■ What to produce: Copy every entry word for word, but skip the pictures.

[Provided records — start]

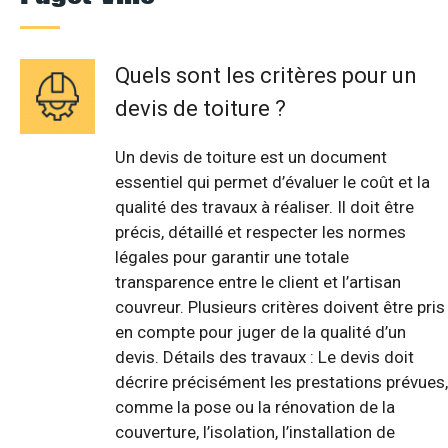
Quels sont les critères pour un
devis de toiture ?
Un devis de toiture est un document
essentiel qui permet d’évaluer le coût et la
qualité des travaux à réaliser. Il doit être
précis, détaillé et respecter les normes
légales pour garantir une totale
transparence entre le client et l’artisan
couvreur. Plusieurs critères doivent être pris
en compte pour juger de la qualité d’un
devis. Détails des travaux : Le devis doit
décrire précisément les prestations prévues,
comme la pose ou la rénovation de la
couverture, l’isolation, l’installation de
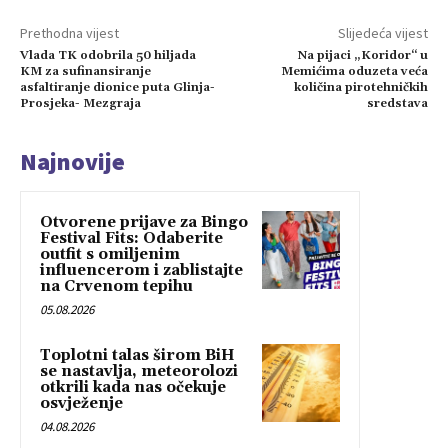
Prethodna vijest
Slijedeća vijest
Vlada TK odobrila 50 hiljada
Na pijaci „Koridor“ u
KM za sufinansiranje
Memićima oduzeta veća
asfaltiranje dionice puta Glinja-
količina pirotehničkih
Prosjeka- Mezgraja
sredstava
Najnovije
Otvorene prijave za Bingo
Festival Fits: Odaberite
outfit s omiljenim
influencerom i zablistajte
na Crvenom tepihu
05.08.2026
Toplotni talas širom BiH
se nastavlja, meteorolozi
otkrili kada nas očekuje
osvježenje
04.08.2026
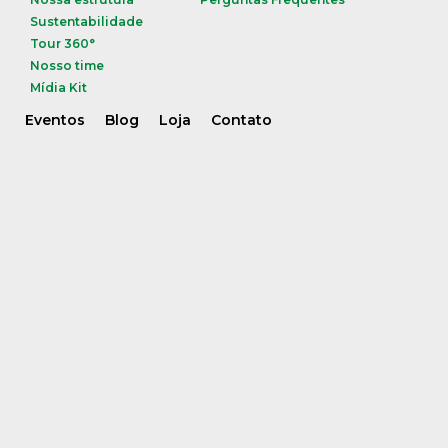
Sustentabilidade
Tour 360°
Nosso time
Mídia Kit
Eventos
Blog
Loja
Contato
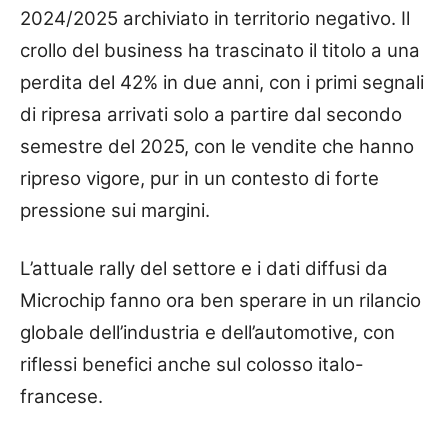
2024/2025 archiviato in territorio negativo. Il
crollo del business ha trascinato il titolo a una
perdita del 42% in due anni, con i primi segnali
di ripresa arrivati solo a partire dal secondo
semestre del 2025, con le vendite che hanno
ripreso vigore, pur in un contesto di forte
pressione sui margini.
L’attuale rally del settore e i dati diffusi da
Microchip fanno ora ben sperare in un rilancio
globale dell’industria e dell’automotive, con
riflessi benefici anche sul colosso italo-
francese.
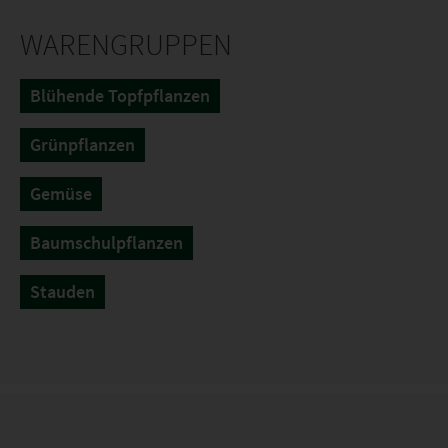
WARENGRUPPEN
Blühende Topfpflanzen
Grünpflanzen
Gemüse
Baumschulpflanzen
Stauden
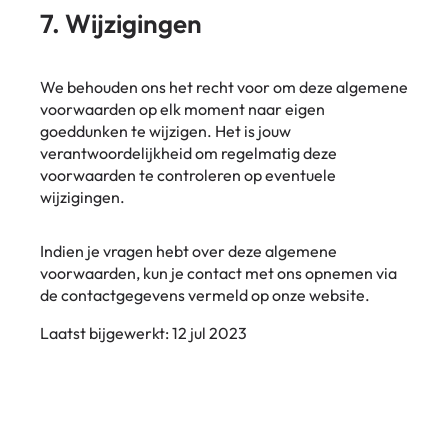
7. Wijzigingen
We behouden ons het recht voor om deze algemene
voorwaarden op elk moment naar eigen
goeddunken te wijzigen. Het is jouw
verantwoordelijkheid om regelmatig deze
voorwaarden te controleren op eventuele
wijzigingen.
Indien je vragen hebt over deze algemene
voorwaarden, kun je contact met ons opnemen via
de contactgegevens vermeld op onze website.
Laatst bijgewerkt: 12 jul 2023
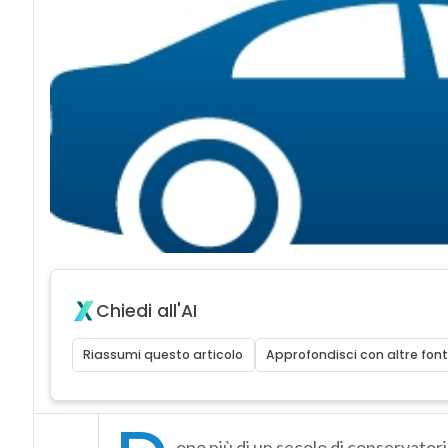
A
Alc
Chiedi all'AI
Riassumi questo articolo
Approfondisci con altre font
opo più di un secolo di conservatori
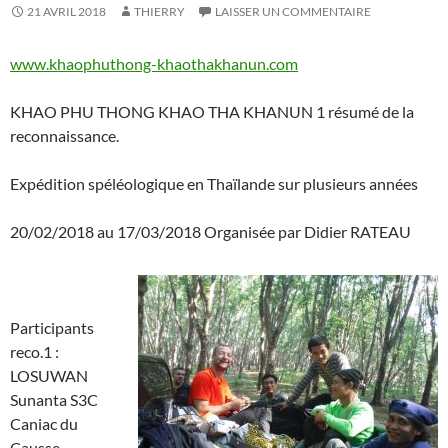
21 AVRIL 2018
THIERRY
LAISSER UN COMMENTAIRE
www.khaophuthong-
khaothakhanun.com
KHAO PHU THONG KHAO THA KHANUN 1 résumé de la
reconnaissance.
Expédition spéléologique en Thaïlande sur plusieurs années
20/02/2018 au 17/03/2018 Organisée par Didier RATEAU
Participants
reco.1 :
LOSUWAN
Sunanta S3C
Caniac du
Causse,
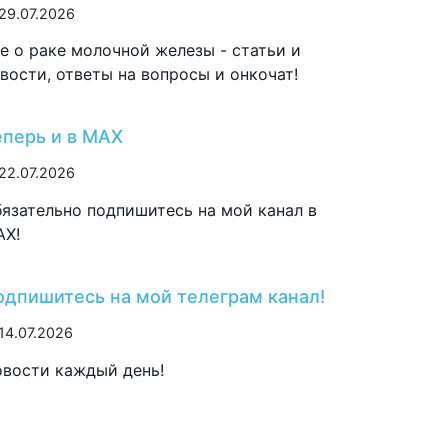
29.07.2026
е о раке молочной железы - статьи и
вости, ответы на вопросы и онкочат!
еперь и в MAX
22.07.2026
язательно подпишитесь на мой канал в
AX!
одпишитесь на мой телеграм канал!
14.07.2026
вости каждый день!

[Provided records — finish]

■ Written solution:
Quels sont les critères pour un
devis de toiture ?
Un devis de toiture est un document
essentiel qui permet d’évaluer le coût et la
qualité des travaux à réaliser. Il doit être
précis, détaillé et respecter les normes
légales pour garantir une totale
transparence entre le client et l’artisan
couvreur. Plusieurs critères doivent être pris
en compte pour juger de la qualité d’un
devis. Détails des travaux : Le devis doit
décrire précisément les prestations prévues,
comme la pose ou la rénovation de la
couverture, l’isolation, l’installation de
Prethodna vijest
Slijedeća vijest
Vlada TK odobrila 50 hiljada
Na pijaci „Koridor“ u
KM za sufinansiranje
Memićima oduzeta veća
asfaltiranje dionice puta Glinja-
količina pirotehničkih
Prosjeka- Mezgraja
sredstava
Najnovije
Otvorene prijave za Bingo
Festival Fits: Odaberite
outfit s omiljenim
influencerom i zablistajte
na Crvenom tepihu
05.08.2026
Toplotni talas širom BiH
se nastavlja, meteorolozi
otkrili kada nas očekuje
osvježenje
04.08.2026
Sustentabilidade
Tour 360°
Nosso time
Mídia Kit
Eventos
Blog
Loja
Contato
2024/2025 archiviato in territorio negativo. Il
crollo del business ha trascinato il titolo a una
perdita del 42% in due anni, con i primi segnali
di ripresa arrivati solo a partire dal secondo
semestre del 2025, con le vendite che hanno
ripreso vigore, pur in un contesto di forte
pressione sui margini.
L’attuale rally del settore e i dati diffusi da
Microchip fanno ora ben sperare in un rilancio
globale dell’industria e dell’automotive, con
riflessi benefici anche sul colosso italo-
francese.
WARENGRUPPEN
Blühende Topfpflanzen
Grünpflanzen
Gemüse
Baumschulpflanzen
Stauden
7. Wijzigingen
We behouden ons het recht voor om deze algemene
voorwaarden op elk moment naar eigen
goeddunken te wijzigen. Het is jouw
verantwoordelijkheid om regelmatig deze
voorwaarden te controleren op eventuele
wijzigingen.
Indien je vragen hebt over deze algemene
voorwaarden, kun je contact met ons opnemen via
de contactgegevens vermeld op onze website.
Laatst bijgewerkt: 12 jul 2023
A
Alc
Chiedi all'AI
Riassumi questo articolo
Approfondisci con altre font
opo più di un secolo di conservatori
21 AVRIL 2018
THIERRY
LAISSER UN COMMENTAIRE
www.khaophuthong-
khaothakhanun.com
KHAO PHU THONG KHAO THA KHANUN 1 résumé de la
reconnaissance.
Expédition spéléologique en Thaïlande sur plusieurs années
20/02/2018 au 17/03/2018 Organisée par Didier RATEAU
Participants
reco.1 :
LOSUWAN
Sunanta S3C
Caniac du
Causse,
29.07.2026
е о раке молочной железы - статьи и
вости, ответы на вопросы и онкочат!
еперь и в MAX
22.07.2026
язательно подпишитесь на мой канал в
AX!
одпишитесь на мой телеграм канал!
14.07.2026
вости каждый день!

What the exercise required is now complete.